- **Task goal**
Your answer should hold only the lines from the one containing "i need the location" through the last line below, copied exactly; pictures stay out.

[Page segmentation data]
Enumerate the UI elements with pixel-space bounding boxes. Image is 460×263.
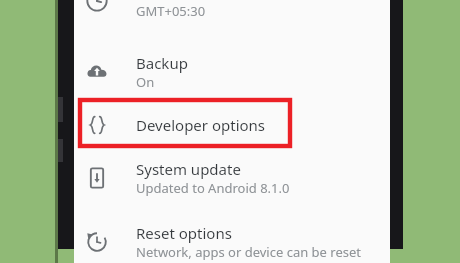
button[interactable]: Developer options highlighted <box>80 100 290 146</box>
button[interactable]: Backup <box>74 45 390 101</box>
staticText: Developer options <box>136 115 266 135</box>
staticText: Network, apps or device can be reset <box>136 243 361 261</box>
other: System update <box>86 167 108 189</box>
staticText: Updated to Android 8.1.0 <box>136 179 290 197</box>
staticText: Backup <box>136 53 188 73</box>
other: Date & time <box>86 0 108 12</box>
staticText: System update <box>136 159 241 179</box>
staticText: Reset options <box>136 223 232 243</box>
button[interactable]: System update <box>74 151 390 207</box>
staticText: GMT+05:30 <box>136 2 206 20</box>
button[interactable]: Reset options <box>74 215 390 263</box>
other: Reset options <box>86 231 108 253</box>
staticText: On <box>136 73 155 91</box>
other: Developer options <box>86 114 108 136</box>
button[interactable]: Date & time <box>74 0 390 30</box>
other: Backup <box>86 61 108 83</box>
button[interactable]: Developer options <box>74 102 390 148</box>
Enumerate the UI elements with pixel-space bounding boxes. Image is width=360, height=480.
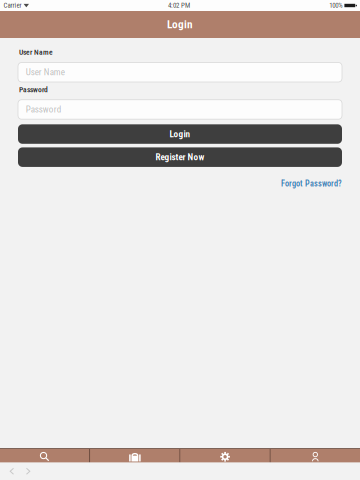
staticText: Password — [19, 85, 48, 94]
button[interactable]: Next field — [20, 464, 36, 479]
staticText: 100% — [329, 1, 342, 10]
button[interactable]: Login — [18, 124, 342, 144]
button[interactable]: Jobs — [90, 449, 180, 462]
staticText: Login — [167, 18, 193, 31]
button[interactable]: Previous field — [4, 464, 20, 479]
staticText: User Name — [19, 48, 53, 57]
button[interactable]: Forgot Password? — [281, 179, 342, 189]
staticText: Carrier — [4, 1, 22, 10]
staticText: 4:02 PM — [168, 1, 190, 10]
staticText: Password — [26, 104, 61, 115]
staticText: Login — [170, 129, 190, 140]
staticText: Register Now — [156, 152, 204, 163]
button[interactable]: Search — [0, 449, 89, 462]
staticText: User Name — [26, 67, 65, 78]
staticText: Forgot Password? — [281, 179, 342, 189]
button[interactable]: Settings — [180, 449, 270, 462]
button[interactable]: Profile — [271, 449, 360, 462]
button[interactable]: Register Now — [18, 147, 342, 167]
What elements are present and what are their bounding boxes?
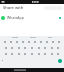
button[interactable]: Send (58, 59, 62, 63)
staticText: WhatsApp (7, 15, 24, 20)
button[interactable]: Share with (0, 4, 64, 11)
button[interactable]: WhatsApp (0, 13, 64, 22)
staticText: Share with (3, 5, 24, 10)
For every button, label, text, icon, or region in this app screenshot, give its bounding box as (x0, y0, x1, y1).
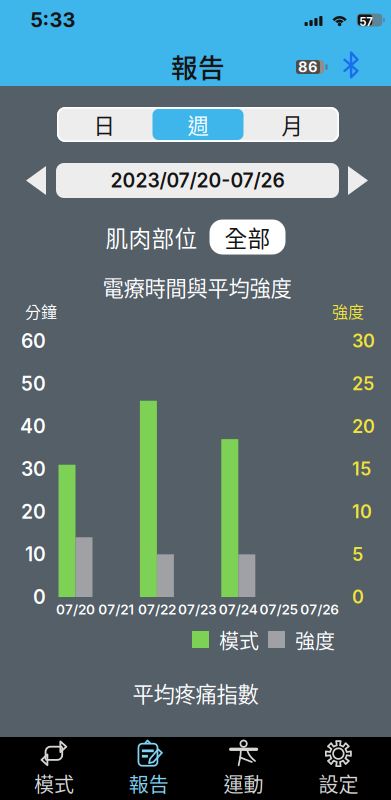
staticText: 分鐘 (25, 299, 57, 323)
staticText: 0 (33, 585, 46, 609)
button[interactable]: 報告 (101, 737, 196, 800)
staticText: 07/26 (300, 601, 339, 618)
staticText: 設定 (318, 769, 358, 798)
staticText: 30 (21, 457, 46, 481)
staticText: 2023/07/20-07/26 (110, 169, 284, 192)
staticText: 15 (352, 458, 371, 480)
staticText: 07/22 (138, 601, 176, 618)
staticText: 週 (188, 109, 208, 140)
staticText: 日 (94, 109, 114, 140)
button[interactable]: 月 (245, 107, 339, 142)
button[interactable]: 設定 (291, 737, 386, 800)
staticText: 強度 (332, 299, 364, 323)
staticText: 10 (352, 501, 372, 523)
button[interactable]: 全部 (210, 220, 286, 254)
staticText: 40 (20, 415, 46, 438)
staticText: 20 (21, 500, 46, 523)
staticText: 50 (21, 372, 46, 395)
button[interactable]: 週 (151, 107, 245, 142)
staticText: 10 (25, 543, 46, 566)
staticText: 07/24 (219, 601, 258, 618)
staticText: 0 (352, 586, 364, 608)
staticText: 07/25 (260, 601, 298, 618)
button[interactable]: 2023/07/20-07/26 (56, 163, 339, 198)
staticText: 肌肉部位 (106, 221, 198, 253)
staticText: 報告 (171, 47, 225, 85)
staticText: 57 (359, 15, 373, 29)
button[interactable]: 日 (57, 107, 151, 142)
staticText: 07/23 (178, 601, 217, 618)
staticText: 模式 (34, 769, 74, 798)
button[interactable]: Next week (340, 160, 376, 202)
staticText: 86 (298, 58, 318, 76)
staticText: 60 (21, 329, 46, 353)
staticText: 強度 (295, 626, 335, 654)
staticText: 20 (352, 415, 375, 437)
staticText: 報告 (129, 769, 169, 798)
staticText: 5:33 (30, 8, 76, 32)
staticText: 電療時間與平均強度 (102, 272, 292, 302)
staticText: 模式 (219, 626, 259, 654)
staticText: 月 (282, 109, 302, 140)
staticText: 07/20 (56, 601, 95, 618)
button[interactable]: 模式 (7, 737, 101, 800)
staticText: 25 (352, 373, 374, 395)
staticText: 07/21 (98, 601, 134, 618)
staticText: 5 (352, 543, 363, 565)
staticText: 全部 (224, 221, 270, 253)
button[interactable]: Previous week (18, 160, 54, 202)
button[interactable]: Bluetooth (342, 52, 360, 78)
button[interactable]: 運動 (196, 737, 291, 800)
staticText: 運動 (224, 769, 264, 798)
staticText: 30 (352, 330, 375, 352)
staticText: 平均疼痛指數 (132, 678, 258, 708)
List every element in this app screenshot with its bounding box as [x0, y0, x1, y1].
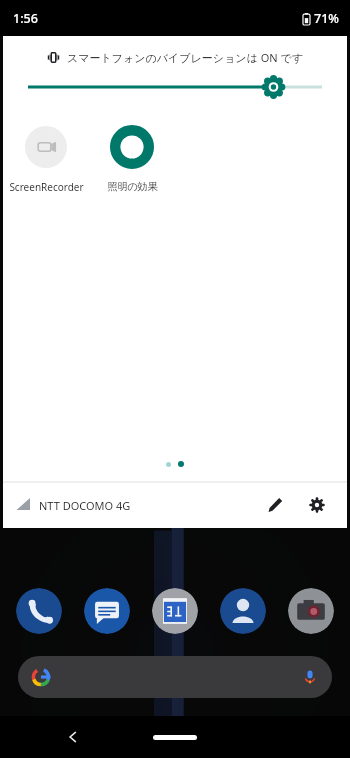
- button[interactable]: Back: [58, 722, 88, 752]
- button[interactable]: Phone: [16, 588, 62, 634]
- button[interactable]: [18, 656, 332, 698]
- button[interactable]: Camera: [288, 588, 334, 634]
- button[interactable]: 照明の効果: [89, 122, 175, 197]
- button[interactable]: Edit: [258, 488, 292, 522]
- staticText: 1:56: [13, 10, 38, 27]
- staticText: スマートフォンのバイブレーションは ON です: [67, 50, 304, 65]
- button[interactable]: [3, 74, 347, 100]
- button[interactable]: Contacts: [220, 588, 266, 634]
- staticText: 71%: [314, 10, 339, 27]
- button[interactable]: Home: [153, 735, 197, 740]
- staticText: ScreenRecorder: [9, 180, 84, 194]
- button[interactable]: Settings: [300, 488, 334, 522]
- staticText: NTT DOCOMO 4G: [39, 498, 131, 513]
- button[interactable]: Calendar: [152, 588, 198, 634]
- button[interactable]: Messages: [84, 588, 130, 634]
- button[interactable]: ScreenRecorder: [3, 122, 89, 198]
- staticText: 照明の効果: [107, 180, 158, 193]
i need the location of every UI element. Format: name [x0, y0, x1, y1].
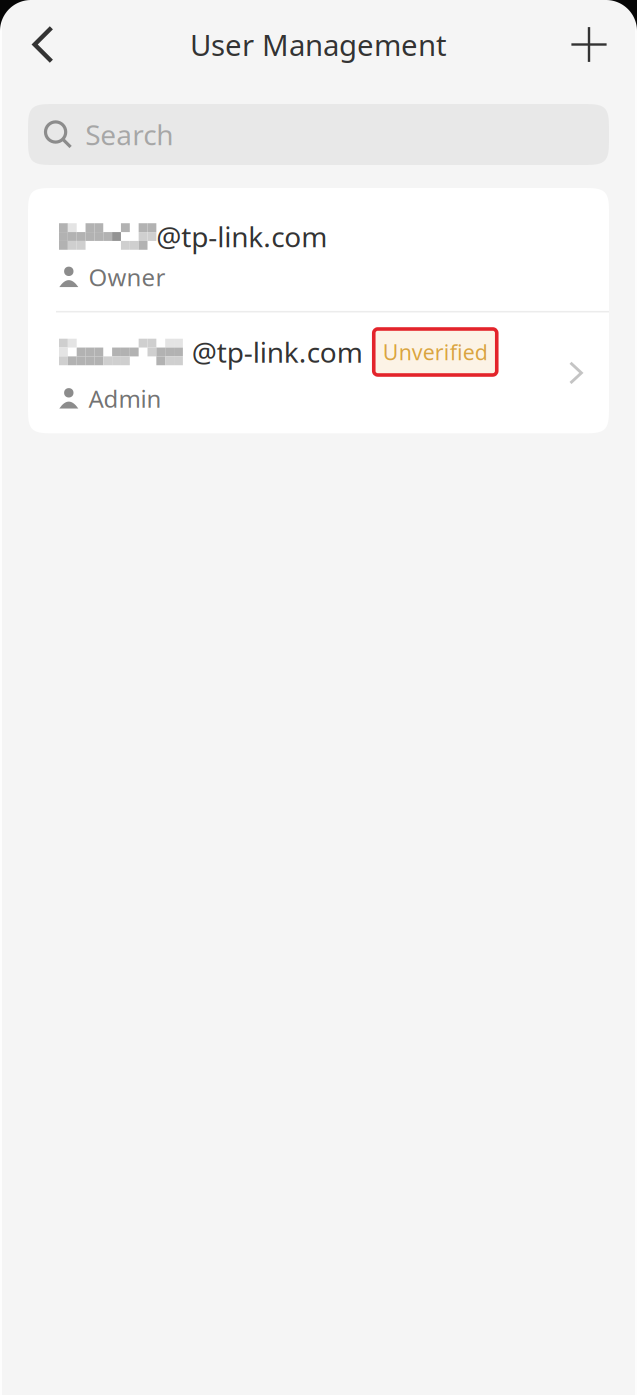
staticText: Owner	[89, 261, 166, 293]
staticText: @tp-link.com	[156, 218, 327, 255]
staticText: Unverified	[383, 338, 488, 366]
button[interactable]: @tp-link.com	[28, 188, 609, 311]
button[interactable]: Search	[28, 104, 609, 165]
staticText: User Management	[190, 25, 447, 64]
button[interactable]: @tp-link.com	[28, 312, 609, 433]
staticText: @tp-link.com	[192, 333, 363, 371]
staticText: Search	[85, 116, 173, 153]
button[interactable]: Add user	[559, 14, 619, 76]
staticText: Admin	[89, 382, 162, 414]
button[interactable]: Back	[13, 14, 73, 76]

- **The answer**
i need the location of every UI element. Format: name [x0, y0, x1, y1].
staticText: Owner	[89, 261, 166, 293]
staticText: @tp-link.com	[156, 218, 327, 255]
staticText: Unverified	[383, 338, 488, 366]
button[interactable]: @tp-link.com	[28, 188, 609, 311]
button[interactable]: Search	[28, 104, 609, 165]
staticText: User Management	[190, 25, 447, 64]
button[interactable]: @tp-link.com	[28, 312, 609, 433]
staticText: @tp-link.com	[192, 333, 363, 371]
staticText: Search	[85, 116, 173, 153]
button[interactable]: Add user	[559, 14, 619, 76]
staticText: Admin	[89, 382, 162, 414]
button[interactable]: Back	[13, 14, 73, 76]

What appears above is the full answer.